On assiste même à une inutile scène
présentant le tzar (n’apparaissant pas dans
l’opérette), même s’il est caché par le
dos du fauteuil, et intimant ses ordres avec une intransigeance
d’officier prussien.
Les décors ne manquent pas d’élégance ni
d’une stylisation de bon aloi, la manière de filmer adopte
évidemment les « poses »
cinématographiques impensables au théâtre
chanté (quoique les metteurs en scène
d’aujourd’hui…) et possible ici car tous ouvrent la
bouchent mais ne chantent évidemment pas.

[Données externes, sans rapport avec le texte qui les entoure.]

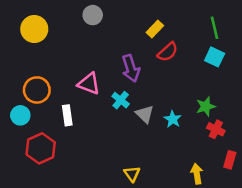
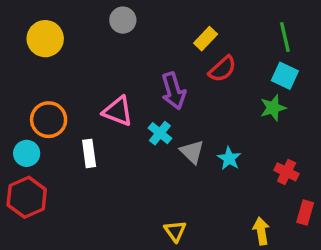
green star: (206, 106) -> (273, 108), moved
red hexagon: (41, 148) -> (27, 197), moved

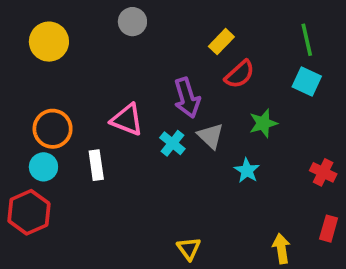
green star: (273, 108) -> (263, 123), moved
gray triangle: (192, 152) -> (211, 136), moved
cyan circle: (27, 153) -> (43, 167), moved
red cross: (287, 172) -> (323, 172), moved

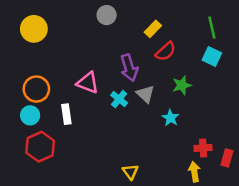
gray circle: (132, 22) -> (107, 15), moved
red cross: (323, 172) -> (203, 148), moved, turned -30
red hexagon: (29, 212) -> (40, 147), moved

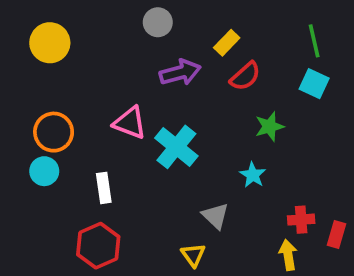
purple arrow: (129, 68) -> (180, 73), moved, turned -88
gray triangle: (145, 94) -> (215, 216), moved
cyan cross: (119, 99) -> (176, 147), size x1.6
white rectangle: (66, 114) -> (104, 188), moved
red hexagon: (40, 147) -> (98, 246), moved

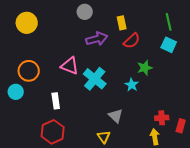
yellow rectangle: (227, 43) -> (122, 23), turned -56
cyan circle: (44, 171) -> (16, 92), moved
cyan star: (253, 175) -> (132, 85), moved

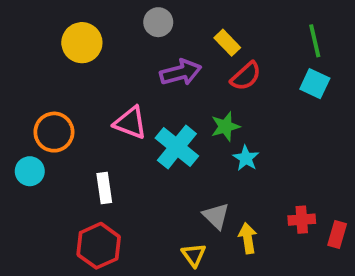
yellow circle: (27, 23) -> (82, 43), moved
yellow rectangle: (122, 23) -> (227, 43), turned -32
green star: (145, 68) -> (225, 126), moved
yellow arrow: (155, 137) -> (248, 238), moved

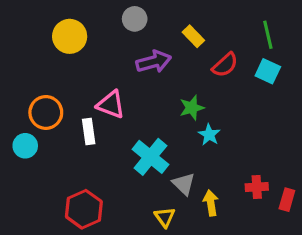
red semicircle: (246, 76) -> (225, 65), moved
cyan cross: (177, 147) -> (150, 157), moved
white rectangle: (104, 188) -> (89, 131), moved

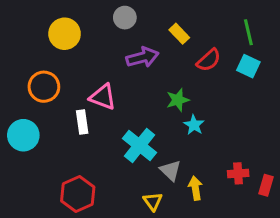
orange circle: (46, 112) -> (44, 87), moved
cyan circle: (25, 146) -> (23, 135), size x1.4

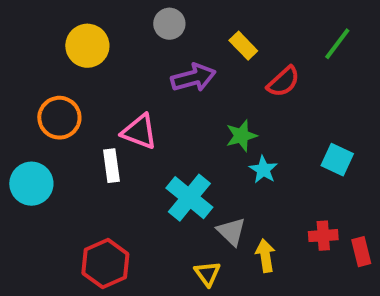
green line: (248, 32) -> (337, 44), turned 50
cyan square: (248, 66) -> (337, 160), moved
red rectangle: (266, 185) -> (361, 252), turned -30

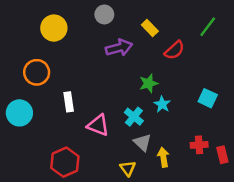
pink triangle: (139, 132) -> (98, 125), moved
cyan cross: (189, 198) -> (134, 117), moved, size x0.7

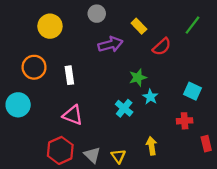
white rectangle: (69, 102) -> (69, 75), moved
pink triangle: (98, 125) -> (73, 115), moved
gray triangle: (142, 142) -> (92, 155), moved
red cross: (199, 145) -> (185, 121), moved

Le jeu des acteurs de « Sprechrolle »,
rôles parlés, ne tombe pas dans le cliché que
n’évitent pas toujours les chanteurs, comme Teresa Stratas
ou même Wieslav Ochman, avec cette tendance à afficher un
éternel demi-sourire ironique, affectation un peu
acaçante voire ridicule.
Un jeu efficace ne saurait pourtant racheter la voix harmonieuse mais
de faibles proportions de Harald Juhnke, ou l’insupportable
raucité plus vulgaire que gouailleuse de Birke Bruck, formant le
« couple comique » faisant pendant au
« couple sérieux » Sonja-le
tsarévitch. Un couple vocalement intéressant car Wieslav
Ochman présente un timbre chaleureux et un chant stylé.

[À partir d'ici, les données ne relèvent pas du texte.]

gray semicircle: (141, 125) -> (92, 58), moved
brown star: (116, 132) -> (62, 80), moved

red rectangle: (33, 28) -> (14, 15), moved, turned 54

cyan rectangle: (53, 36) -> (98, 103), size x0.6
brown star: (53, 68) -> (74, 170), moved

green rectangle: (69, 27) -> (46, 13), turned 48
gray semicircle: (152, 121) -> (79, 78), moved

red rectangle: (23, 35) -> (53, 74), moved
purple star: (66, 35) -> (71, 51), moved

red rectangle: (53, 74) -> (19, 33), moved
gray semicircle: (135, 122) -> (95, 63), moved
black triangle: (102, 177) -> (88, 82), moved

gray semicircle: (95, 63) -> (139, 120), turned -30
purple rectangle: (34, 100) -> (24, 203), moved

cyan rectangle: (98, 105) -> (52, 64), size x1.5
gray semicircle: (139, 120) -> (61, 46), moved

Teresa Stratas, quant à elle, semble à l’aise dans
l’opérette viennoise. Timbre vibrant et chant
nuancé font passer certains aigus un peu
« étranglés ».
Willy Mattes fait ce qu’il peut avec la fade orchestration
qu’il doit conduire et le parti pris de placer l’orchestre
bien en deçà des chanteurs, à la manière de
films avec chansons. Il est curieux de constater que l’on doit
aux mêmes chef et orchestre le meilleur enregistrement de
l’opérette, réalisé en 1968 avec le
somptueux tsarévitch de Nicolai Gedda.
Une adaptation filmée ne donnant pas l’idée de la création artistique de Franz Lehár.